[Opening EXERCISE INPUT section]
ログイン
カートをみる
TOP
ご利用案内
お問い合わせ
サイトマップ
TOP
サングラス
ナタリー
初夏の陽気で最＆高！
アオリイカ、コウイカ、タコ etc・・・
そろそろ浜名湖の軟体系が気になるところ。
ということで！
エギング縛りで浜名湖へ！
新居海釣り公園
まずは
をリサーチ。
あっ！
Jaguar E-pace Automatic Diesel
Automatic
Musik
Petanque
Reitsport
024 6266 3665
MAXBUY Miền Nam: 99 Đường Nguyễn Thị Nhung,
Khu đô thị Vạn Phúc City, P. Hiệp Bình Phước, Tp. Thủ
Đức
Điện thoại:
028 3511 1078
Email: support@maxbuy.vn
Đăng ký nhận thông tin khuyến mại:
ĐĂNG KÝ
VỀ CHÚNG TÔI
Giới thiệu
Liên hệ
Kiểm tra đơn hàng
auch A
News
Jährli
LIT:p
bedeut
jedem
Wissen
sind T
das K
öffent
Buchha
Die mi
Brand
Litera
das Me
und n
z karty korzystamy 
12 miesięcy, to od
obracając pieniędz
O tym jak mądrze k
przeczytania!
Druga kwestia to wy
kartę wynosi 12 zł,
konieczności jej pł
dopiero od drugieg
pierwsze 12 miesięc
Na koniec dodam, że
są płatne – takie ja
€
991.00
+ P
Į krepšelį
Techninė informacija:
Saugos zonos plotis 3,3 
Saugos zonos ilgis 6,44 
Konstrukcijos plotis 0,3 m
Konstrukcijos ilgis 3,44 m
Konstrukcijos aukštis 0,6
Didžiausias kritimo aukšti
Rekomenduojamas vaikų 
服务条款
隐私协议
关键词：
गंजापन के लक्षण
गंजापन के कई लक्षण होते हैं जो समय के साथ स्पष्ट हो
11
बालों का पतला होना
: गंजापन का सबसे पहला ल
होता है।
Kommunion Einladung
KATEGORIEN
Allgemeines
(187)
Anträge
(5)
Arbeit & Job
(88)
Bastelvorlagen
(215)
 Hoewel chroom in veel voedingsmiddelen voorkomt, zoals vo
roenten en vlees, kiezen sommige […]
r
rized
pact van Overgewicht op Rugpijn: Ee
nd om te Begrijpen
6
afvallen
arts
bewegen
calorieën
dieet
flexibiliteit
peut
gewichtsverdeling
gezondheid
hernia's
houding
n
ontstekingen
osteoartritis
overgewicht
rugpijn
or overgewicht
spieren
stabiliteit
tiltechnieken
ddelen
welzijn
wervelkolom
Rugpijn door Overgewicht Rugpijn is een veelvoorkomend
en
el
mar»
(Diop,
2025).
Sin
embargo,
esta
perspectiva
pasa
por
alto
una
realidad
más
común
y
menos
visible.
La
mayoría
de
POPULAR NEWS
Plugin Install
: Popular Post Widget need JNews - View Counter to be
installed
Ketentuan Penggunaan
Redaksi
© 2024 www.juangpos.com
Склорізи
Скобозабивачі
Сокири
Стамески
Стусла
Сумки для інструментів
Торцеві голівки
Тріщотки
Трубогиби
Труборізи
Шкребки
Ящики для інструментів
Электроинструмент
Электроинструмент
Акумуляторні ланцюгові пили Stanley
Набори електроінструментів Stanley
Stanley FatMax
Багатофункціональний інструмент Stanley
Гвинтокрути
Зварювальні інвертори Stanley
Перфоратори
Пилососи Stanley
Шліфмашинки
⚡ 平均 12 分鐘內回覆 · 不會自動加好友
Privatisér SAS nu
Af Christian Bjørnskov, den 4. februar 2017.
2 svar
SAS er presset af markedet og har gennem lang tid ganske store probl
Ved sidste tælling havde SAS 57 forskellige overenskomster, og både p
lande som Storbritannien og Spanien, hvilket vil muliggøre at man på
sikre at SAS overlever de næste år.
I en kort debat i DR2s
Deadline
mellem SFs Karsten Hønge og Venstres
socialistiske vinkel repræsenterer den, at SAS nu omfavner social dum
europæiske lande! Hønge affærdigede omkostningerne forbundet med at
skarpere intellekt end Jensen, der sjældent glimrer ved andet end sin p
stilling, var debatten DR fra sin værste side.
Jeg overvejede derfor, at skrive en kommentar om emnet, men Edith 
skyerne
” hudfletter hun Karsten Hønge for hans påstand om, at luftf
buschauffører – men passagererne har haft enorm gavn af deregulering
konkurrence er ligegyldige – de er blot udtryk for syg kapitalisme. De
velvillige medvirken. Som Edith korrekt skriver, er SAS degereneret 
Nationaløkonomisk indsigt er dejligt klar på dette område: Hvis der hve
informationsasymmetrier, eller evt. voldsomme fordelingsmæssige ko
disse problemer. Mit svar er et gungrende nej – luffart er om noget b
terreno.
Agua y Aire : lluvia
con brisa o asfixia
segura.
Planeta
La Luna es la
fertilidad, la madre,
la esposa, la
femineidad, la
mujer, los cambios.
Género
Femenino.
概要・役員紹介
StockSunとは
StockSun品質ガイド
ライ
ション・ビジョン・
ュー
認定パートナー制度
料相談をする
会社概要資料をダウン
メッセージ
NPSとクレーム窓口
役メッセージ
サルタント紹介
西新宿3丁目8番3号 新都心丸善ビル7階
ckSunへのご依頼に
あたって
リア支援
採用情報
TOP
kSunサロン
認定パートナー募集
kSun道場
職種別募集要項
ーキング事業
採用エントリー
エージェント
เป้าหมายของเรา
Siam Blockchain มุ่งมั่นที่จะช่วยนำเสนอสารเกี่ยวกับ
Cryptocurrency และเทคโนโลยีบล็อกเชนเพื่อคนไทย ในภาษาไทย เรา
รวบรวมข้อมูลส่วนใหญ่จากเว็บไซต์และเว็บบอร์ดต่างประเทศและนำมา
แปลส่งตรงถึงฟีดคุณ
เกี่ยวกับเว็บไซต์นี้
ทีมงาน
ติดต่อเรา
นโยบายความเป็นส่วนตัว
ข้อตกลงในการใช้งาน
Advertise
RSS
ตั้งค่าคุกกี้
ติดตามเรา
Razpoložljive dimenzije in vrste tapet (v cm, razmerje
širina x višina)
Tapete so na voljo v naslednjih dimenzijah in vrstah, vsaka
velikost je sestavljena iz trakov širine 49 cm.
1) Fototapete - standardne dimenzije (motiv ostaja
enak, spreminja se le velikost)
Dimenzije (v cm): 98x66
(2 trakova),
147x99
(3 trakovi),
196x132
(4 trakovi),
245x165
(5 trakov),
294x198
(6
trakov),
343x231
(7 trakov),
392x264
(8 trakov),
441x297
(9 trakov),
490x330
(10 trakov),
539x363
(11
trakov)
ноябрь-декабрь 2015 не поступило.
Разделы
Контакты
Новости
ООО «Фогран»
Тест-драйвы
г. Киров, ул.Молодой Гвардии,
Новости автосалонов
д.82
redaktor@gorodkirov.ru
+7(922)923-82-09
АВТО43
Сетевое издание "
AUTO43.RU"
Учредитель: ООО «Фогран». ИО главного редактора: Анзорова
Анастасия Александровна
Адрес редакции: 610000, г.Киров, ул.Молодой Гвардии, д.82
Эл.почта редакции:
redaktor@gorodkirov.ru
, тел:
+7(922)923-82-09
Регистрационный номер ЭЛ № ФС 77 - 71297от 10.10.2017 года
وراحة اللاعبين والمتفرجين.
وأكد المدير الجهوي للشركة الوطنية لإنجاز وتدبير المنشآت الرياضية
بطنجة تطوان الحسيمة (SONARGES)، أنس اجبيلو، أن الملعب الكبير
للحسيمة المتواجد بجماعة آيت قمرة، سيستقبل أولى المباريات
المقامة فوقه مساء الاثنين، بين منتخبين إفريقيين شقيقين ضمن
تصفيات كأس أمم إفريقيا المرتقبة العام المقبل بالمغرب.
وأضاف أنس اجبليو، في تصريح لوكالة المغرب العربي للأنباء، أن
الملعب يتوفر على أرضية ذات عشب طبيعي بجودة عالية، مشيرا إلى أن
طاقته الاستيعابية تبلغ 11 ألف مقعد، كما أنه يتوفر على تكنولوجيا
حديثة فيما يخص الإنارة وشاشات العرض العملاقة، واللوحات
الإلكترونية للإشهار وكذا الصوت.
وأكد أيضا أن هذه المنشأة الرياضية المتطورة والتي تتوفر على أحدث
[Closing EXERCISE INPUT section]
*EXERCISE DESCRIPTION:* Within the listing above, locate the line containing "Email: support@maxbuy.vn" and the line containing "Гвинтокрути". Reproduce those two lines and all lines between them exactly, with nothing added.

*RESPONSE FOR THIS EXERCISE:*
Email: support@maxbuy.vn
Đăng ký nhận thông tin khuyến mại:
ĐĂNG KÝ
VỀ CHÚNG TÔI
Giới thiệu
Liên hệ
Kiểm tra đơn hàng
auch A
News
Jährli
LIT:p
bedeut
jedem
Wissen
sind T
das K
öffent
Buchha
Die mi
Brand
Litera
das Me
und n
z karty korzystamy 
12 miesięcy, to od
obracając pieniędz
O tym jak mądrze k
przeczytania!
Druga kwestia to wy
kartę wynosi 12 zł,
konieczności jej pł
dopiero od drugieg
pierwsze 12 miesięc
Na koniec dodam, że
są płatne – takie ja
€
991.00
+ P
Į krepšelį
Techninė informacija:
Saugos zonos plotis 3,3 
Saugos zonos ilgis 6,44 
Konstrukcijos plotis 0,3 m
Konstrukcijos ilgis 3,44 m
Konstrukcijos aukštis 0,6
Didžiausias kritimo aukšti
Rekomenduojamas vaikų 
服务条款
隐私协议
关键词：
गंजापन के लक्षण
गंजापन के कई लक्षण होते हैं जो समय के साथ स्पष्ट हो
11
बालों का पतला होना
: गंजापन का सबसे पहला ल
होता है।
Kommunion Einladung
KATEGORIEN
Allgemeines
(187)
Anträge
(5)
Arbeit & Job
(88)
Bastelvorlagen
(215)
 Hoewel chroom in veel voedingsmiddelen voorkomt, zoals vo
roenten en vlees, kiezen sommige […]
r
rized
pact van Overgewicht op Rugpijn: Ee
nd om te Begrijpen
6
afvallen
arts
bewegen
calorieën
dieet
flexibiliteit
peut
gewichtsverdeling
gezondheid
hernia's
houding
n
ontstekingen
osteoartritis
overgewicht
rugpijn
or overgewicht
spieren
stabiliteit
tiltechnieken
ddelen
welzijn
wervelkolom
Rugpijn door Overgewicht Rugpijn is een veelvoorkomend
en
el
mar»
(Diop,
2025).
Sin
embargo,
esta
perspectiva
pasa
por
alto
una
realidad
más
común
y
menos
visible.
La
mayoría
de
POPULAR NEWS
Plugin Install
: Popular Post Widget need JNews - View Counter to be
installed
Ketentuan Penggunaan
Redaksi
© 2024 www.juangpos.com
Склорізи
Скобозабивачі
Сокири
Стамески
Стусла
Сумки для інструментів
Торцеві голівки
Тріщотки
Трубогиби
Труборізи
Шкребки
Ящики для інструментів
Электроинструмент
Электроинструмент
Акумуляторні ланцюгові пили Stanley
Набори електроінструментів Stanley
Stanley FatMax
Багатофункціональний інструмент Stanley
Гвинтокрути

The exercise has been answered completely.